ICE also recognizes the unique, long-term health care management needs of detainees who identify as transgender and wants to ensure transgender detainees have access to every resource available at ICE’s disposal. In January 2020, U.S. Immigration and Customs Enforcement (ICE) transferred all detainees with chronic conditions, including the 27 transgender detainees, out of the Cibola County Correctional Center in Milan, New Mexico. While general population detainees were transferred to the Otero County Processing Center in Chaparral, New Mexico, the majority of the transgender detainees were transferred to the Denver Contract Detention Facility in Aurora, Colorado, or the Northwest Detention Center

in Tacoma, Washington. In January 2020, on average, ICE had nearly 100 self-identified transgender detainees housed in various facilities nationwide.

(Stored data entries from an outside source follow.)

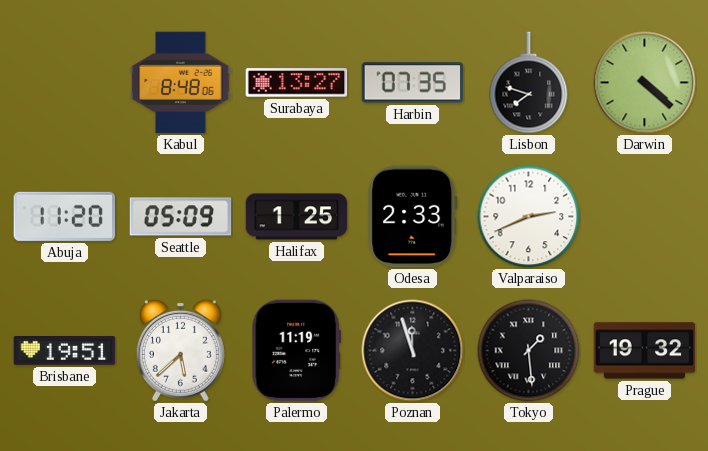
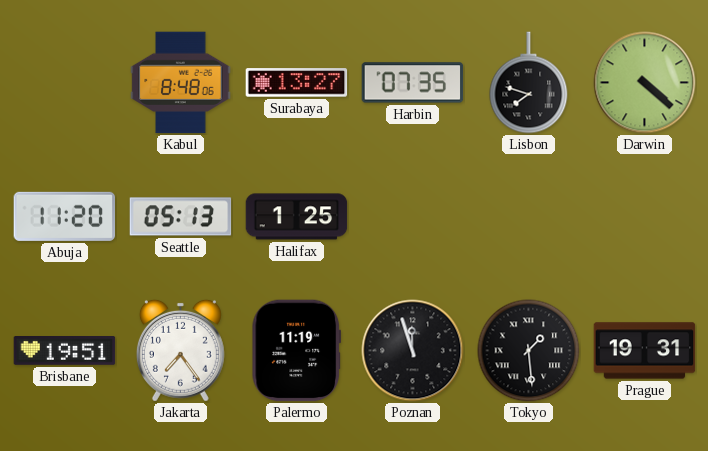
Seattle: 05:09 -> 05:13
Odesa: 2:33 -> none
Valparaiso: 2:41 -> none
Jakarta: 5:38 -> 7:24
Prague: 19:32 -> 19:31
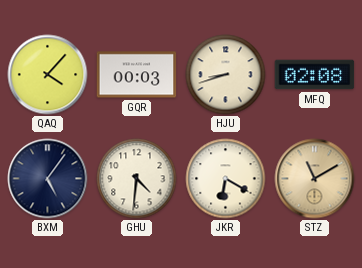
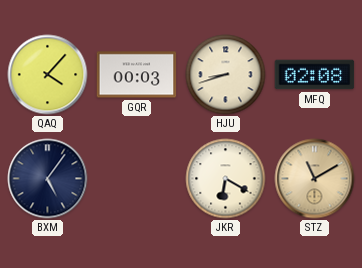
GHU: 4:31 -> none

In the wake of the December 2019 report, in addition to transferring all transgender detainees out of Cibola, ICE reported that the following corrective actions were implemented: concerning the completion of laboratory orders, a certified phlebotomist staff member was assigned to complete all backlogged labs by December 10; a new Clinical Medical Authority began “on-the-job” education in both proper lab procedures and documentation of labs into the electronic medical records on December 16; and, the clinical nurse specialist or designee, was also instructed on December 16 to print off a lab list daily and review for any overdue lab needing to be performed. Additionally, beginning January 2, 2020, CoreCivic began conducting a monthly Continuous Quality Improvement (CQI) study over 90 days to verify lab collection procedures are followed. All staff have also been educated on relevant detention standards, the use and documentation of the refusal form per CoreCivic policy and procedure, and medication policies.

Additionally, ICE has ensured the most commonly used HIV medications were added to the pharmacy inventory at Cibola, at CoreCivic’s expense, to prevent any delays in providing the medications to detainees upon release, and also set up a courier service with Cibola’s “back up” pharmacy via Diamond Pharmacy services and have notified the pharmacy of the HIV medications that should be stocked.